Hi, I met the same kind of error when using sense2vec.teach
, but the previous solution for term.teach
seems not work for it:
I set my nlp firstly from en_vectors_web_lg
, then added the pipeline of s2v_reddit_2019_lg
that I downloaded from your website:
nlp = spacy.load("en_core_web_lg")
from sense2vec import Sense2Vec, Sense2VecComponent
s2v = Sense2VecComponent(nlp.vocab).from_disk("../Prodigy_anotation/s2v_reddit_2019_lg")
then execute the command of sense2vec.teach
:
prodigy sense2vec.teach termsg06f "../Prodigy_anotation/s2v_reddit_2019_lg"
--seeds "electronic device user interface, control unit,...(about 6000 terms)"
And it returns the error as :
Traceback (most recent call last):
File "/Users/zuoyou/opt/anaconda3/lib/python3.7/runpy.py", line 193, in _run_module_as_main
"__main__", mod_spec)
File "/Users/zuoyou/opt/anaconda3/lib/python3.7/runpy.py", line 85, in _run_code
exec(code, run_globals)
File "/Users/zuoyou/opt/anaconda3/lib/python3.7/site-packages/prodigy/__main__.py", line 53, in <module>
controller = recipe(*args, use_plac=True)

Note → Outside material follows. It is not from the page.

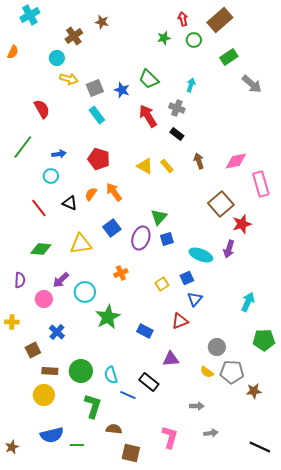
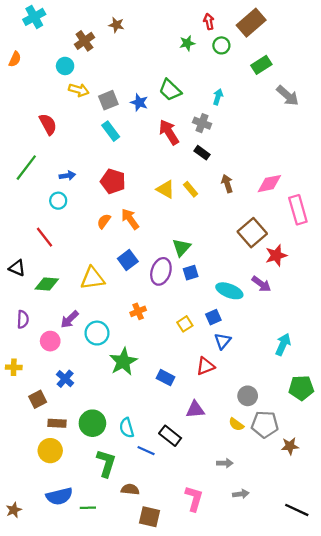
black triangle: (70, 203) -> (17, 268), moved
purple arrow: (229, 249) -> (261, 284), turned -72

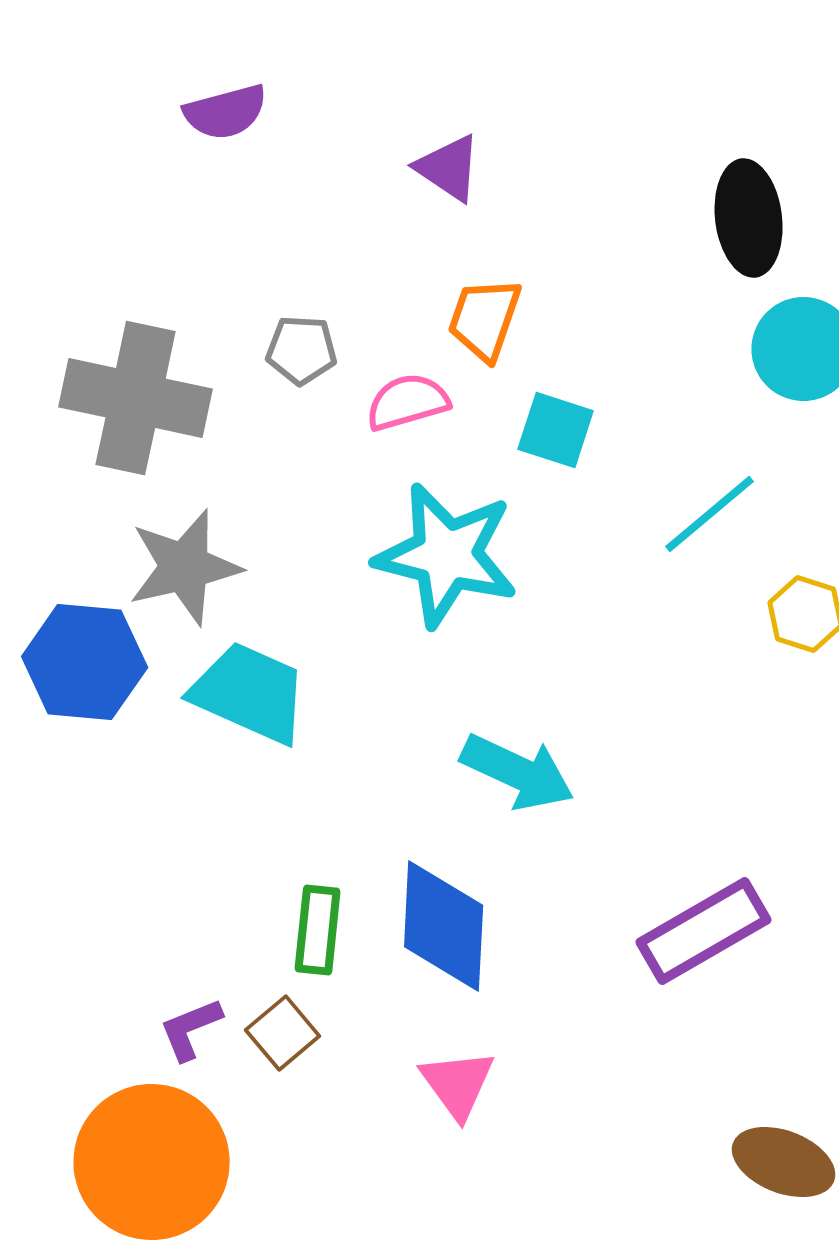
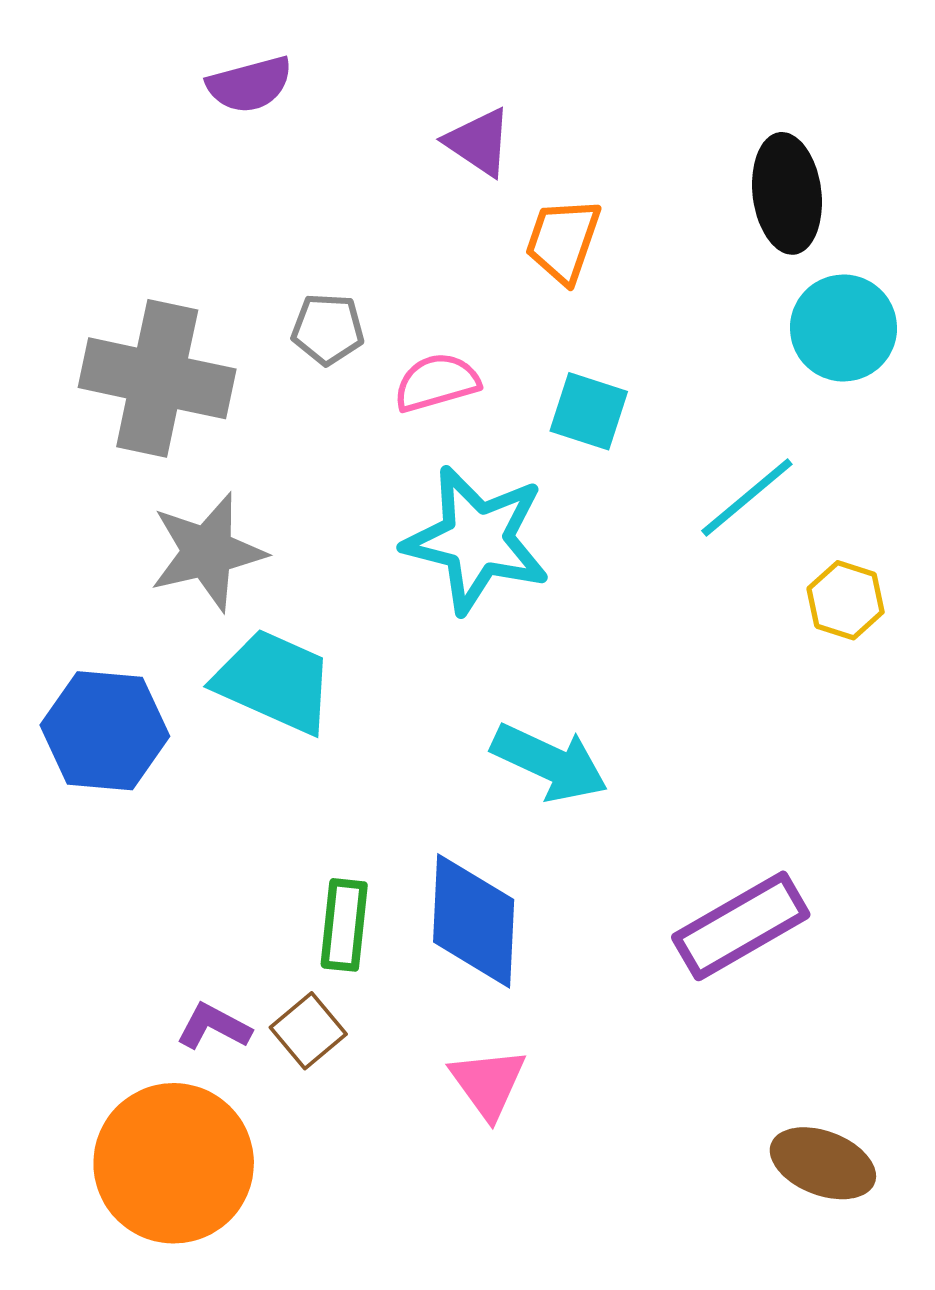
orange trapezoid: (485, 319) -> (563, 241), moved
blue hexagon: (85, 662) -> (105, 731), moved
purple L-shape: (191, 1029) -> (214, 1027), turned 50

File "cython_src/prodigy/core.pyx", line 331, in prodigy.core.recipe.recipe_decorator.recipe_proxy
File "cython_src/prodigy/core.pyx", line 353, in prodigy.core._components_to_ctrl
File "cython_src/prodigy/core.pyx", line 142, in prodigy.core.Controller.__init__
File "cython_src/prodigy/components/feeds.pyx", line 56, in prodigy.components.feeds.SharedFeed.__init__
File "cython_src/prodigy/components/feeds.pyx", line 155, in prodigy.components.feeds.SharedFeed.validate_stream
File "/Users/zuoyou/opt/anaconda3/lib/python3.7/site-packages/toolz/itertoolz.py", line 376, in first
return next(iter(seq))
File "/Users/zuoyou/opt/anaconda3/lib/python3.7/site-packages/sense2vec/prodigy_recipes.py", line 113, in get_stream
most_similar = s2v.most_similar(accept_keys, n=n_similar)
File "/Users/zuoyou/opt/anaconda3/lib/python3.7/site-packages/sense2vec/sense2vec.py", line 232, in most_similar
result = [(self.strings[key], score) for key, score in result if key]
File "/Users/zuoyou/opt/anaconda3/lib/python3.7/site-packages/sense2vec/sense2vec.py", line 232, in <listcomp>
result = [(self.strings[key], score) for key, score in result if key]
File "strings.pyx", line 136, in spacy.strings.StringStore.__getitem__
KeyError: "[E018] Can't retrieve string for hash '12141139319163549496'. This usually refers to an issue with the `Vocab` or `StringStore`."
I tried the previous method to remove the missing keys, but when I wanted to save the new nlp to my current directory it will return the error as:
---------------------------------------------------------------------------
TypeError Traceback (most recent call last)
<ipython-input-28-47993abdb9e6> in <module>
----> 1 nlp.to_disk("../Prodigy_anotation/s2v_reddit_2019_lg_fixed/")
~/opt/anaconda3/lib/python3.7/site-packages/spacy/language.py in to_disk(self, path, exclude, disable)
925 serializers[name] = lambda p, proc=proc: proc.to_disk(p, exclude=["vocab"])
926 serializers["vocab"] = lambda p: self.vocab.to_disk(p)
--> 927 util.to_disk(path, serializers, exclude)
928
929 def from_disk(self, path, exclude=tuple(), disable=None):
~/opt/anaconda3/lib/python3.7/site-packages/spacy/util.py in to_disk(path, writers, exclude)
679 # Split to support file names like meta.json
680 if key.split(".")[0] not in exclude:
--> 681 writer(path / key)
682 return path
683
~/opt/anaconda3/lib/python3.7/site-packages/spacy/language.py in <lambda>(p, proc)
923 if not hasattr(proc, "to_disk"):
924 continue
--> 925 serializers[name] = lambda p, proc=proc: proc.to_disk(p, exclude=["vocab"])
926 serializers["vocab"] = lambda p: self.vocab.to_disk(p)
927 util.to_disk(path, serializers, exclude)
TypeError: to_disk() got an unexpected keyword argument 'exclude'
I don't understand why it happens, could you please help me checking this? Thank you.